**Given data**
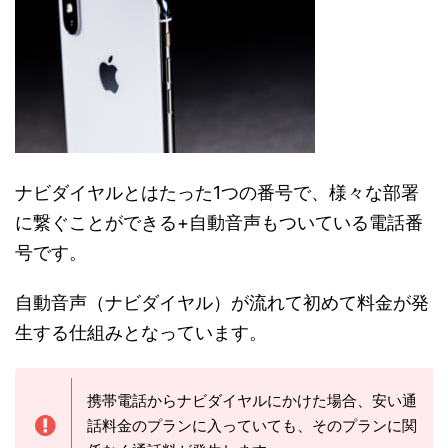
ナビダイヤルとはたった1つの番号で、様々な部署
に繋ぐことができる+自動音声もついている電話番
号です。
自動音声（ナビダイヤル）が流れて初めて料金が発
生する仕組みとなっています。
携帯電話からナビダイヤルにかけた場合、安い通
話料金のプランに入っていても、そのプランに関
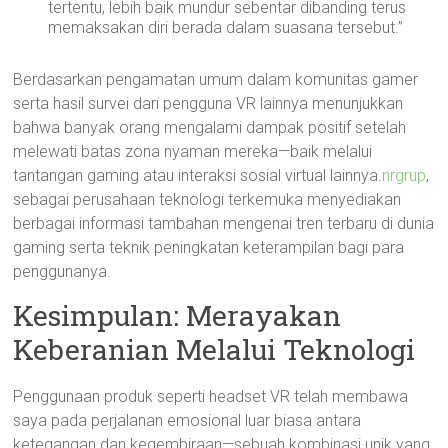
tertentu, lebih baik mundur sebentar dibanding terus
memaksakan diri berada dalam suasana tersebut.”
Berdasarkan pengamatan umum dalam komunitas gamer
serta hasil survei dari pengguna VR lainnya menunjukkan
bahwa banyak orang mengalami dampak positif setelah
melewati batas zona nyaman mereka—baik melalui
tantangan gaming atau interaksi sosial virtual lainnya.
nrgrup
,
sebagai perusahaan teknologi terkemuka menyediakan
berbagai informasi tambahan mengenai tren terbaru di dunia
gaming serta teknik peningkatan keterampilan bagi para
penggunanya.
Kesimpulan: Merayakan
Keberanian Melalui Teknologi
Penggunaan produk seperti headset VR telah membawa
saya pada perjalanan emosional luar biasa antara
ketegangan dan kegembiraan—sebuah kombinasi unik yang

**Work request**
The records above are to be set down exactly as written, with no images.

**Answer to the problem**
ナビダイヤルとはたった1つの番号で、様々な部署
に繋ぐことができる+自動音声もついている電話番
号です。
自動音声（ナビダイヤル）が流れて初めて料金が発
生する仕組みとなっています。
携帯電話からナビダイヤルにかけた場合、安い通
話料金のプランに入っていても、そのプランに関
tertentu, lebih baik mundur sebentar dibanding terus
memaksakan diri berada dalam suasana tersebut.”
Berdasarkan pengamatan umum dalam komunitas gamer
serta hasil survei dari pengguna VR lainnya menunjukkan
bahwa banyak orang mengalami dampak positif setelah
melewati batas zona nyaman mereka—baik melalui
tantangan gaming atau interaksi sosial virtual lainnya.
nrgrup
,
sebagai perusahaan teknologi terkemuka menyediakan
berbagai informasi tambahan mengenai tren terbaru di dunia
gaming serta teknik peningkatan keterampilan bagi para
penggunanya.
Kesimpulan: Merayakan
Keberanian Melalui Teknologi
Penggunaan produk seperti headset VR telah membawa
saya pada perjalanan emosional luar biasa antara
ketegangan dan kegembiraan—sebuah kombinasi unik yang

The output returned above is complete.